RE: On Parameters from Orri Erling on 2009-03-25 (public-rdf-dawg@w3.org from January to March 2009)

From: Orri Erling <erling@xs4all.nl>
Date: Wed, 25 Mar 2009 15:59:56 +0100
To: "'Steve Harris'" <steve.harris@garlik.com>, "'SPARQL Working Group'" <public-rdf-dawg@w3.org>
Message-Id: <200903251500.n2PF0D0Y058873@smtp-vbr5.xs4all.nl>

-----Original Message-----
From: public-rdf-dawg-request@w3.org [mailto:public-rdf-dawg-request@w3.org]
On Behalf Of Steve Harris
Sent: Wednesday, March 25, 2009 1:03 PM
To: SPARQL Working Group
Subject: Re: On Parameters

First of all, I think that parameterised queries are a good idea in  
general, though really only to provide reliable escaping - something  
that SPARQL client libraries could do just as well, as in early ODBC  
implementations.

....

Steve

1.  I'd say the result format is a matter for content negotiation and if
not, then the format should be a literal.  The  implementation may produce
different query compilations depending on format.  Making this a run time
setting instead of a compile time one is not an issue either.

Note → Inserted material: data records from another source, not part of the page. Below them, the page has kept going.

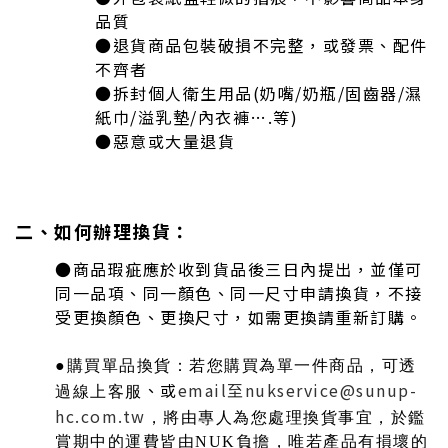
品質
●
退貨商品包裝破損不完整，或發票、配件
不齊者
●
拆封個人衛生用品(奶嘴/奶瓶/固齒器/濕
紙巾/溢乳墊/內衣褲….等)
●
惡意或大量退貨
二、如何辦理換貨：
●
商品瑕疵應於收到貨品後三日內提出，並僅可
同一品項、
同一
顏色、
同一尺寸申請
換貨，不接
受更換顏色、更換尺寸，如需更換請重新訂購。
●
購買單品換貨：若您購買為單一件商品，可透
、或
email
至n
ukservice@sunup-
過線上客服
hc.com.tw
，
將由專人為您處理換貨事宜，於鑑
賞期中的運費
皆由
NUK
負擔，唯若產品有損壞的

2. The argument types should be stated similarly to the XML result set
format.  This would be a message body for POST.  If it is in the GET, then
the xsd notation could do.  We accept the xsd notation in the GET.

3. Stored procedures are quite necessary for online applications.  But if
the WG will not agree on parameters which are a comparatively
straightforward thing, it is manifestly impossible to agree on stored
procedures or optimizer hints.  So, procedures are necesssary but
implementations will each deal with this as they may.

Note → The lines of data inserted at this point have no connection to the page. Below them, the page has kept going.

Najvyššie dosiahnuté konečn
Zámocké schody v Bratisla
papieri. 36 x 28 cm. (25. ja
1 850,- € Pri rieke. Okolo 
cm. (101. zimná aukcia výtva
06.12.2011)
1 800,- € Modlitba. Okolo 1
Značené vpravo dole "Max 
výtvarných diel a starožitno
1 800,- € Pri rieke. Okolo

But procedures cannot be used for federation, where, if joining across end
points, we expect to have large batches of queries differing only in
literals.  These may be only one or two triple patterns long, which in turn
means that the compile time is quite significant as opposed to the few
microseconds it takes to find a triple.  And of course, if you have a server
running on a cluster, you cannot send single triple lookups over the
interconnect without dying of latency.  So, for SQL clients, which have
array parameters, if you do a select sum (l_extendedprice) from lineitem
where l_orderkey = ?, and the table is partitioned on l_orderkey, we
partition each of the parameter  rows first, then send them to their
respective partitions, and gather and order the results att the end and then
send them  to the SQL client.  This absorbs the easily 100-200 microsecond
latency of a cluster round trip and gives reasonable platform utilization.

On the RDF side, the case where such things will occur is federation.  In
this situation, the end point should read all the incoming, determine that
these are the same query, compile it once, then do the equivalent of the
above.  It can be done without parameters  in the protocol if the end point
is smart enough but parameters make this explicit.

4.  The { ?s ?p ?o } query is indeed pathological.  But then, if the user
knows about parameters, the user ought also to know a little about where
they fit.  

Federation may be the most important use case.  The second would be showing
something like a dashboard on a login page, a relatively simple query that
repeats all the time for different users.  But the latter may well end up as
a stored procedure regardless.

I would say that this is engineering as opposed to research.

Orri

Received on Wednesday, 25 March 2009 15:10:21 UTC